Oleh Dahlan Iskan
Namanya Gershom Soetopo. Usianya 102 tahun. Pendiri Gereja Bethel Tabernakel. Pendeta unggul di Surabaya.
Anaknya lima orang: semuanya jadi pendeta. Cucunya 11 orang. Semua jadi pendeta. Cicitnya 9 orang: masih kecil-kecil. Kalau semua cicitnya kelak juga jadi pendeta apa harus dikata. Mungkin satu-satunya di dunia.

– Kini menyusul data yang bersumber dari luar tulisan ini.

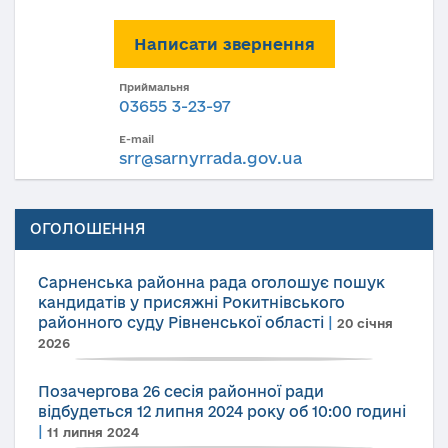
Написати звернення
Приймальня
03655 3-23-97
E-mail
srr@sarnyrrada.gov.ua
ОГОЛОШЕННЯ
Сарненська районна рада оголошує пошук
кандидатів у присяжні Рокитнівського
районного суду Рівненської області
|
20 січня
2026
Позачергова 26 сесія районної ради
відбудеться 12 липня 2024 року об 10:00 годині
|
11 липня 2024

Sabtu lalu pendeta Gershom meninggal dunia. Saya melayat. Di rumahnya. Yang juga gereja pertamanya. Di Jalan Mojopahit Surabaya. Jenazahnya disemayamkan di gereja itu. Selama seminggu. Sebelum dimakamkan di Nirwana, dekat Lawang, Malang. Senin besok pagi. Di sebelah makam istrinya. Yang meninggal lebih dulu. Lebih dua tahun lalu.
Keluarga kami akrab dengan keluarga pendeta ini. Saya sendiri terakhir bertemu beliau dua tahun lalu. Tidak sengaja. Di halaman supermarket Hokky Surabaya.
Tiba-tiba beliau memanggil saya yang lagi berjalan ke arah mobil. Beliau sendiri masih berada di dalam mobil. Siap-siap meninggalkan supermarket itu.
Sambil memanggil nama saya, mobilnya berhenti. Semua keluarganya disuruh turun. Mobil Alphard itu penuh sesak dengan sebagian anak dan cucunya.
”Izinkan kami mendoakan pak Dahlan,” kata pendeta Gershom yang hari itu usianya genap 100 tahun.
Maka keluarga itu mengelilingi saya. Berdiri hikmat. Di halaman supermarket. Pak pendeta lantas berdoa. Untuk keselamatan saya. Juga untuk terbebasnya belenggu saya.
Saya berterima kasih atas ketulusan doanya.
Gershom adalah nama baptisnya. Diambil dari nama anak pertama Nabi Musa. Soetopo adalah nama Indonesianya. Setelah menjadi WNI.
Nama lahirnya adalah Poo Guan Sien. Tempat lahir: Fujian, Tiongkok. Dari kabupaten Tinghua.
Poo melakukan perjalanan xia-nan-yang ketika umur 17 tahun. Sendirian. Orang tuanya sudah meninggal dunia. Saat Poo masih berumur 10 tahun.
Merasa sudah dewasa Poo ikut kapal yang mengarah ke Selatan. Ke satu wilayah yang kelak bernama Republik Indonesia.
Tahun 1943 Poo tiba di Surabaya. Mencari keluarga jauhnya. Yang sudah lebih dulu tiba di sini. Lima tahun di Surabaya Poo jatuh sakit. Parah. Seperti tidak ada harapan lagi.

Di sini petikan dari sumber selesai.